IATA reports record profits for Airlines Worldwide

IATA said yesterday that 47 major airlines worldwide reported a cumulative $3.9 billion net profit for the second quarter, reversed from a $900 million net loss in the prior-year period.

North American airlines earned $1.74 billion in the quarter to lead the world's regions, turned around from a $514 million deficit in the three months ended June 30, 2009, the organization said in its latest "Airlines Financial Monitor." Asia/Pacific carriers followed with a $1.16 billion second-quarter profit, rebounding from a $322 million loss last year. European carriers posted a $1.02 billion profit for the period, but IATA noted that figure was boosted by $1.27 million in asset sales gains primarily by Air France KLM related to the sale of holdings in Amadeus.
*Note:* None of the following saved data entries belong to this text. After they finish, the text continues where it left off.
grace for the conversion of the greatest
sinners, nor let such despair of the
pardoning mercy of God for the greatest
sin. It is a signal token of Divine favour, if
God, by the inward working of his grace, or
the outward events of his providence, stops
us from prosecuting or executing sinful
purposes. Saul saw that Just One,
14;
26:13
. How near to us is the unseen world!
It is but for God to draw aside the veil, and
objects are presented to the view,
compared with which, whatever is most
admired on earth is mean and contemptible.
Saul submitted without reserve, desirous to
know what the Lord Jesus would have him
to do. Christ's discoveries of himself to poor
Without the Amadeus stake sale, "there would have been further losses" in Europe, IATA said. Europe's airlines lost $548 million in last year's second quarter. Latin American airlines reported a $36 million net loss for the 2010 second quarter, reversed from a $509 million profit in the prior-year period.

IATA noted jet fuel markets have been "unusually tranquil" over the past 12 months, with a "flat trend" of $76/barrel oil prices and $87/barrel jet fuel prices largely remaining steady. "Forward curves and most forecasts suggest relatively little change [in fuel prices] in the next year, but the long-term trend remains upward," the organization said.

It pointed out capacity is starting to return to both passenger and airfreight markets. "Lots of new aircraft have been ordered at recent air shows and aircraft are being taken out of storage," it said. "There is a threat of excess capacity. However, published schedules suggest capacity growth will remain in line with demand."

While load factors remain high, IATA asserted that "adjusted for seasonality it becomes clear that passenger load factors peaked in February. Since then, capacity grew by a slightly faster pace than demand." But it noted, "Threats of excess capacity appear less evident in the freight sector than in the passenger business."

The organization said passenger fares have not rebounded in line with volume, which has returned to pre-recession levels. Economy fares on average are 5% below early 2008 peaks while premium fares "remain some 20% below pre-recession highs," it noted, adding that "stabilizing load factors…are slowing the recent rise in fares."